◆ **Record extracts**

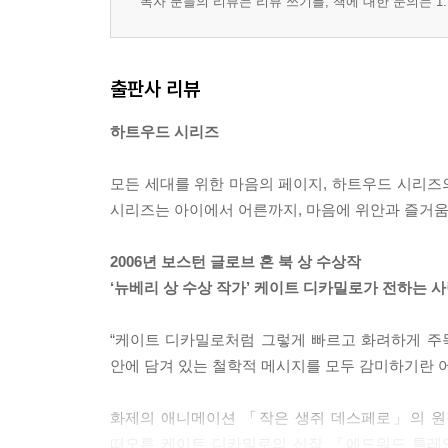
독자 분들의 리뷰는 리뷰 쓰기를, 책에 대한 문의는 1:
출판사 리뷰
하트우드 시리즈
모든 세대를 위한 마음의 페이지, 하트우드 시리즈의
시리즈는 아이에서 어른까지, 마음에 위안과 즐거움의
2006년 보스턴 글로브 혼 북 상 수상작
‘뉴베리 상 수상 작가’ 케이트 디카밀로가 전하는 
“케이트 디카밀로처럼 그렇게 빠르고 화려하게 주목
안에 담겨 있는 철학적 메시지를 모두 감미하기란 어렵
화제의 애니메이션 「작은 생쥐 데스페로」의 원작
떠오른 케이트 디카밀로의 신작 『에드워드 툴레인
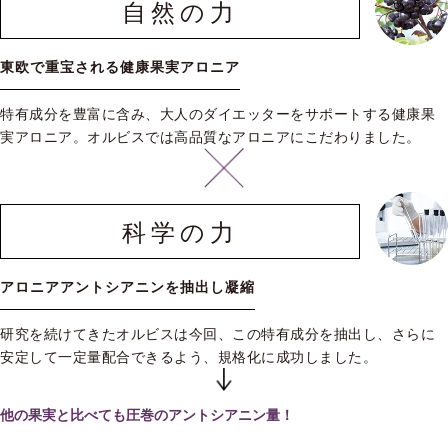
自然の力
東欧で重宝される健康果実アロニア
特有成分を豊富に含み、大人のダイエッターをサポートする健康果
実アロニア。オルビスでは高品質なアロニアにこだわりました。
科学の力
アロニアアントシアニンを抽出し凝縮
研究を続けてきたオルビスは今回、この特有成分を抽出し、さらに
安定して一定量配合できるよう、規格化に成功しました。
他の果実と比べても圧巻のアントシアニン量！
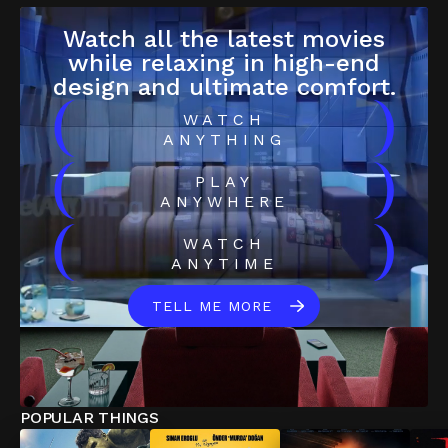
Watch all the latest movies
while relaxing in high-end
design and ultimate comfort.
(
)
WATCH
ANYTHING
(
)
PLAY
ANYWHERE
(
)
WATCH
ANYTIME
TELL ME MORE
POPULAR THINGS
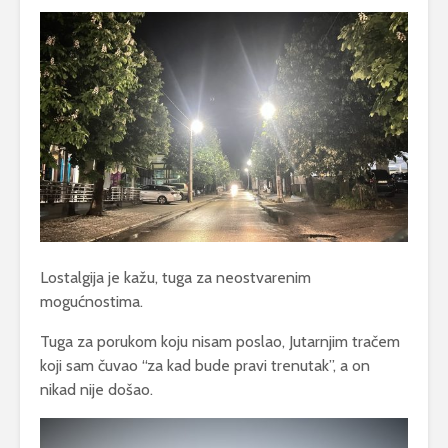
Lostalgija je kažu, tuga za neostvarenim
mogućnostima.
Tuga za porukom koju nisam poslao, Jutarnjim tračem
koji sam čuvao “za kad bude pravi trenutak”, a on
nikad nije došao.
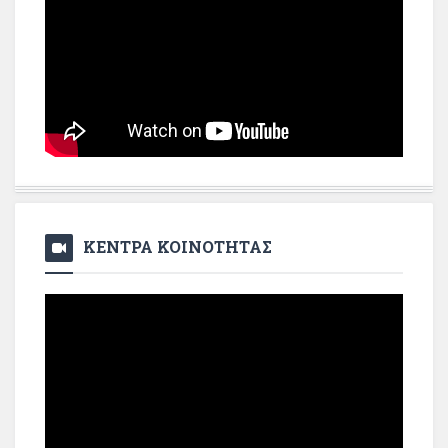
ΚΕΝΤΡΑ ΚΟΙΝΟΤΗΤΑΣ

◆ **What to work on**
Reproduce the listing verbatim, pictures excluded.

◆ **Your solution**
독자 분들의 리뷰는 리뷰 쓰기를, 책에 대한 문의는 1:
출판사 리뷰
하트우드 시리즈
모든 세대를 위한 마음의 페이지, 하트우드 시리즈의
시리즈는 아이에서 어른까지, 마음에 위안과 즐거움의
2006년 보스턴 글로브 혼 북 상 수상작
‘뉴베리 상 수상 작가’ 케이트 디카밀로가 전하는 
“케이트 디카밀로처럼 그렇게 빠르고 화려하게 주목
안에 담겨 있는 철학적 메시지를 모두 감미하기란 어렵
화제의 애니메이션 「작은 생쥐 데스페로」의 원작
떠오른 케이트 디카밀로의 신작 『에드워드 툴레인
自然の力
東欧で重宝される健康果実アロニア
特有成分を豊富に含み、大人のダイエッターをサポートする健康果
実アロニア。オルビスでは高品質なアロニアにこだわりました。
科学の力
アロニアアントシアニンを抽出し凝縮
研究を続けてきたオルビスは今回、この特有成分を抽出し、さらに
安定して一定量配合できるよう、規格化に成功しました。
他の果実と比べても圧巻のアントシアニン量！
Watch all the latest movies
while relaxing in high-end
design and ultimate comfort.
(
)
WATCH
ANYTHING
(
)
PLAY
ANYWHERE
(
)
WATCH
ANYTIME
TELL ME MORE
POPULAR THINGS
Lostalgija je kažu, tuga za neostvarenim
mogućnostima.
Tuga za porukom koju nisam poslao, Jutarnjim tračem
koji sam čuvao “za kad bude pravi trenutak”, a on
nikad nije došao.
ΚΕΝΤΡΑ ΚΟΙΝΟΤΗΤΑΣ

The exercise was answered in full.